Dimension reduction in recurrent networks by canonicalization

Many recurrent neural network machine learning paradigms can be formulated using state-space representations. The classical notion of canonical state-space realization is adapted in this paper to accommodate semi-infinite inputs so that it can be used as a dimension reduction tool in the recurrent networks setup. The so called input forgetting property is identified as the key hypothesis that guarantees the existence and uniqueness (up to system isomorphisms) of canonical realizations for causal and time-invariant input/output systems with semi-infinite inputs. A second result uses the notion of optimal reduction borrowed from the theory of symmetric Hamiltonian systems to construct canonical realizations out of input forgetting but not necessarily canonical ones. These two procedures are implemented and studied in detail in the framework of linear fading memory input/output systems.

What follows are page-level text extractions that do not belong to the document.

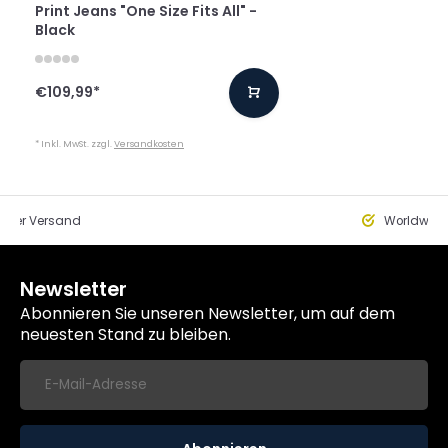
Print Jeans "One Size Fits All" -
Black
€109,99
*
* Inkl. MwSt. zzgl.
Versandkosten
eller Versand
Worldwide
Newsletter
Abonnieren Sie unseren Newsletter, um auf dem
neuesten Stand zu bleiben.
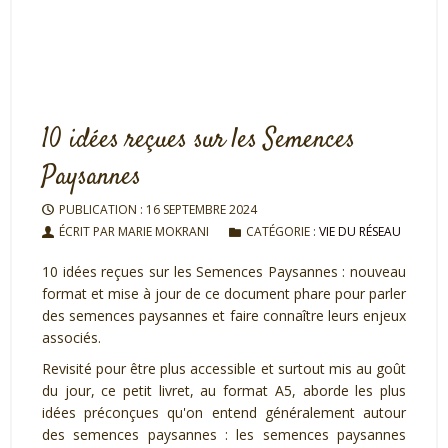
10 idées reçues sur les Semences
Paysannes
PUBLICATION : 16 SEPTEMBRE 2024
ÉCRIT PAR MARIE MOKRANI
CATÉGORIE :
VIE DU RÉSEAU
10 idées reçues sur les Semences Paysannes : nouveau
format et mise à jour de ce document phare pour parler
des semences paysannes et faire connaître leurs enjeux
associés.
Revisité pour être plus accessible et surtout mis au goût
du jour, ce petit livret, au format A5, aborde les plus
idées préconçues qu'on entend généralement autour
des semences paysannes : les semences paysannes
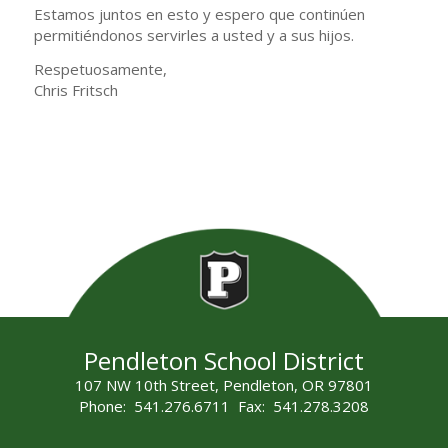
Estamos juntos en esto y espero que continúen
permitiéndonos servirles a usted y a sus hijos.
Respetuosamente,
Chris Fritsch
Pendleton School District
107 NW 10th Street, Pendleton, OR 97801
Phone: 541.276.6711 Fax: 541.278.3208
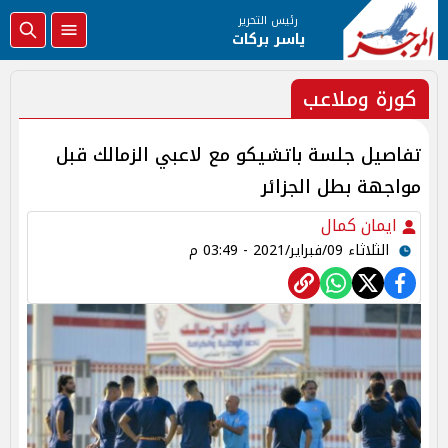
رئيس التحرير
ياسر بركات
كورة وملاعب
تفاصيل جلسة باتشيكو مع لاعبي الزمالك قبل
مواجهة بطل الجزائر
ايمان كمال
الثلاثاء 09/فبراير/2021 - 03:49 م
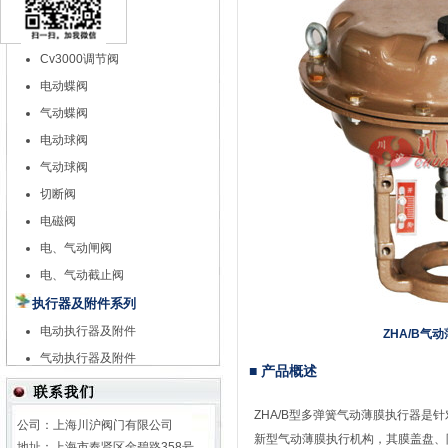
特殊调节阀
自力式调节阀
Cv3000调节阀
电动蝶阀
气动蝶阀
电动球阀
气动球阀
切断阀
电磁阀
电、气动闸阀
电、气动截止阀
执行器及附件系列
电动执行器及附件
ZHA/B气
气动执行器及附件
■ 产品概述
ZHA/B型多弹簧气动薄膜
执行器
是针
公司：上海川沪阀门有限公司
新型气动薄膜执行机构，其膜盖盘、限
地址：上海市奉贤区金碧路358号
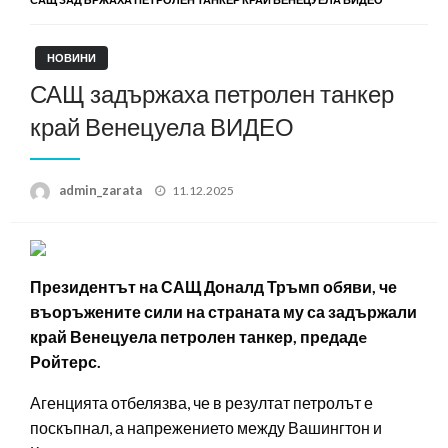
НОВИНИ
САЩ задържаха петролен танкер
край Венецуела ВИДЕО
Posted
admin_zarata
11.12.2025
on
Президентът на САЩ Доналд Тръмп обяви, че
въоръжените сили на страната му са задържали
край Венецуела петролен танкер, предадe
Ройтерс.
Агенцията отбелязва, че в резултат петролът е
поскъпнал, а напрежението между Вашингтон и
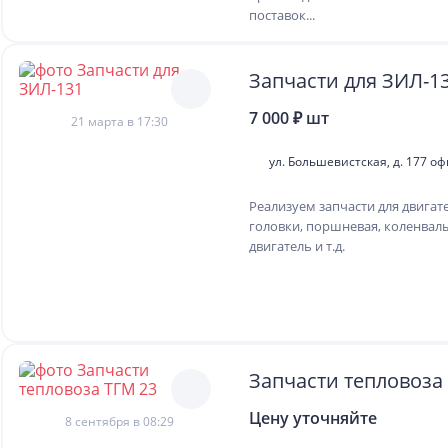
поставок...
Запчасти для ЗИЛ
7 000 ₽ шт
21 марта в 17:30
ул. Большевистская, д. 177 оф
Реализуем запчасти для двигате
головки, поршневая, коленвалы
двигатель и т.д.
Запчасти тепловоза
Цену уточняйте
8 сентября в 08:29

Memory and forecasting capacities of nonlinear recurrent networks

The notion of memory capacity, originally introduced for echo state and linear networks with independent inputs, is generalized to nonlinear recurrent networks with stationary but dependent inputs. The presence of dependence in the inputs makes natural the introduction of the network forecasting capacity, that measures the possibility of forecasting time series values using network states. Generic bounds for memory and forecasting capacities are formulated in terms of the number of neurons of the network and the autocovariance function of the input. These bounds generalize well-known estimates in the literature to a dependent inputs setup. Finally, for linear recurrent networks and independent inputs it is proved that the memory capacity is given by the rank of the associated controllability matrix.